Team Project: Interface Design

Outline

Quick access to the sections of this document:

Notes on the IRB Approval Process

  1. Review GT IRB web page describing required training in getting IRB-certified.
  2. Log into IRB WebWise using your GT account.
  3. Complete your IRB proposal using the IRB WebWise Protocols Page. Note: you will need a summary of the experiment, plus the Informed Consent, so you can cut and paste or upload the entire document, via the Web form. There are sample consent forms available from the IRB; modify either of them as required for your project.
  4. Typically you will list your professor as the Principle Investigator (PI), and list the student team members as "Students" on the protocol.
  5. Submit the protocol to the PI (professor), who will then submit it to the Department Chair, who will then submit it to the IRB for review. Then it will be processed by the GT IRB. It can take 1-2 weeks for this last stage. You need to watch for any modifications requested by the IRB. Typically you will need to change a document and upload a new version of the document.
  6. You can begin to run your experiment once you have received IRB approval.
  7. IRB questions? Check with the TA, the professor, or the IRB website: http://researchintegrity.gatech.edu/institutional-review-board
    You can also check with the IRB staff, especially Melanie Clark (melanie.clark@gtrc.gatech.edu) or Kelly Winn (kelly.winn@gtrc.gatech.edu).

Project Overview

This term you will undertake a group project (typically, 4 people) to evaluate some computing-related task/problem, to develop interface design alternatives for the task/problem, to implement a prototype of your design, and to evaluate your design. This project should provide you with hands-on experience with the tasks that interface designers face every day. Ideally, the topic of the project will be a problem that matters to some "real-life" people.

Theme: In order to provide some unity and shared understanding across the project teams, there will be an overall theme for the projects. See the Home Page for more on the theme for this semester. Think broadly about the theme. This is your problem space for the semester-long team project.

Each project group will be graded as a team, that is, each person receives the same grade. I will poll team members, however, to make sure that all members are contributing. Lack of participation may precipitate an individual reduction of grade. Within the team, you must negotiate on how much and what each person will contribute.
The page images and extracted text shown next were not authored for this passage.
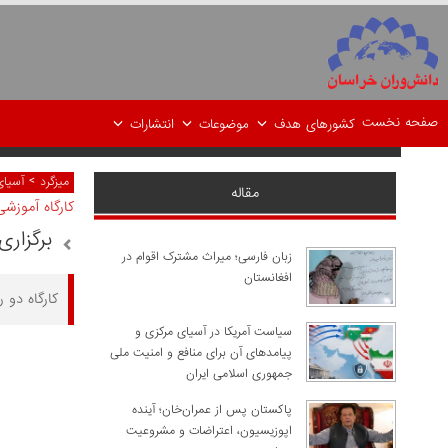
صفحه نخست
کشورهای هدف
موضوعات
انتشارات
>
میزگرد
آسیای
مقاله
کارگاه آموزشی
برگزار
زبان فارسی؛ میراث مشترک اقوام در
افغانستان
کارگاه دو
سیاست آمریکا در آسیای مرکزی و
پیامدهای آن برای منافع و امنیت ملی
جمهوری اسلامی ایران
پاکستان پس از عمران‌خان؛ آینده
اپوزیسیون، اعتراضات و مشروعیت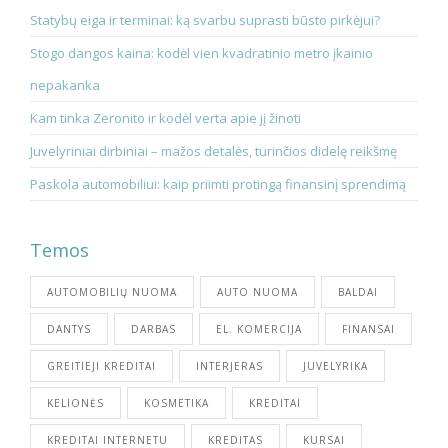
Statybų eiga ir terminai: ką svarbu suprasti būsto pirkėjui?
Stogo dangos kaina: kodėl vien kvadratinio metro įkainio
nepakanka
Kam tinka Zeronito ir kodėl verta apie jį žinoti
Juvelyriniai dirbiniai – mažos detalės, turinčios didelę reikšmę
Paskola automobiliui: kaip priimti protingą finansinį sprendimą
Temos
AUTOMOBILIŲ NUOMA
AUTO NUOMA
BALDAI
DANTYS
DARBAS
EL. KOMERCIJA
FINANSAI
GREITIEJI KREDITAI
INTERJERAS
JUVELYRIKA
KELIONĖS
KOSMETIKA
KREDITAI
KREDITAI INTERNETU
KREDITAS
KURSAI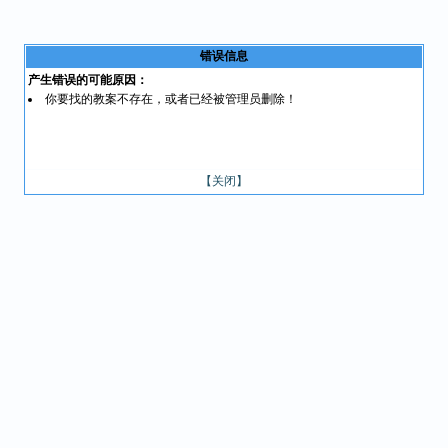
错误信息
产生错误的可能原因：
你要找的教案不存在，或者已经被管理员删除！
【关闭】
Think carefully about your team members: Where do people live and what hours do they work? Where will you meet? What skills do the different individuals bring to the group (computing, programming, design, evaluation, statistics, etc.)? I would strongly encourage you to form a heterogeneous team full of individuals with varying skills.

Project Report

Each part of the project will include a deliverable report. This report will be submitted in an electronic format (PDF). Portions of the report will be submitted at each stage of the project (D1, D2, etc.). You will only submit the relevant portion of the document at each phase. For example, for D3, you will not need to re-submit D1 or D2. At the end of the semester, however, the complete report, including all the sections, will be handed in. This should feel like a complete, unified report, and not a bunch of disjointed pieces. Make sure it flows together. The format of the reports for the individual parts is ultimately up to your team, but there will be templates for the sections, to help your team know what to expect, and what is expected. In any case, it should be professionally prepared, concise yet expressive, grammatically sound, illustrative of your efforts and process, and easy to view and understand. A good design effort can easily be hampered by a poor communication of what was done.
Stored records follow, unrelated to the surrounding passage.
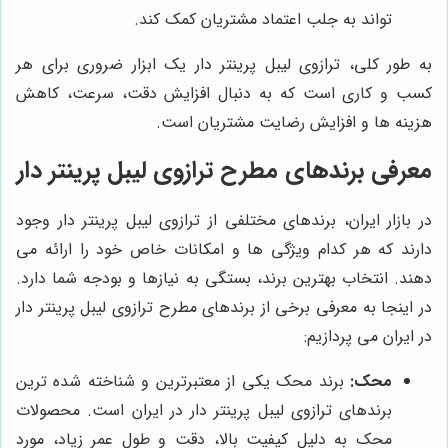
تواند به جلب اعتماد مشتریان کمک کند.
به طور کلی، ترازوی لیبل پرینتر دار یک ابزار ضروری برای هر
کسب و کاری است که به دنبال افزایش دقت، سرعت، کاهش
هزینه ها و افزایش رضایت مشتریان است.
معرفی برندهای مطرح ترازوی لیبل پرینتر دار
در بازار ایران، برندهای مختلفی از ترازوی لیبل پرینتر دار وجود
دارند که هر کدام ویژگی ها و امکانات خاص خود را ارائه می
دهند. انتخاب بهترین برند، بستگی به نیازها و بودجه شما دارد.
در اینجا به معرفی برخی از برندهای مطرح ترازوی لیبل پرینتر دار
در ایران می پردازیم:
محک:
برند محک یکی از معتبرترین و شناخته شده ترین
برندهای ترازوی لیبل پرینتر دار در ایران است. محصولات
محک به دلیل کیفیت بالا، دقت و طول عمر زیاد، مورد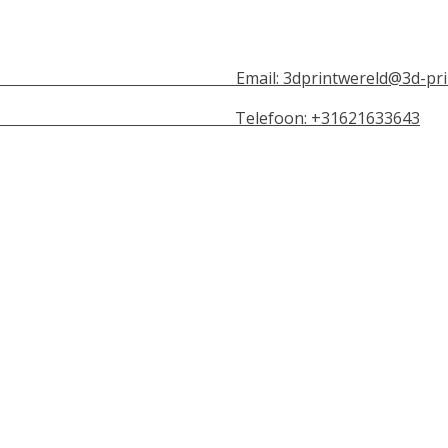
n Email:
3dprintwereld@3d-pri
lefoon: +31621633643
Part D0 - Team and Topic Definition

Due date: See class schedule
This first part of the project is relatively simple. On the WIKI page for the class, you must provide your TEAM NAME, list the members of your team, and identify the problem area that you will be working on. At this stage, focus on (1) USERS who are (2) trying to accomplish some TASK. Or users who have identified some problem that they could use some help with. For example, "single parents who are trying to do grocery shopping". This stage should be more detailed than "people shopping", but not as detailed as "single female parents between ages 25-35 living in urban cities with 2-4 children under the age of 7 who are trying to shop for groceries while also managing a budget." You will soon have to zoom in and get more detailed, but for now, seek a middle level of detail in the user group and the problem space. A note about the team name: make it generic, or at least not about the topic, since you may very well change topics, but not teams.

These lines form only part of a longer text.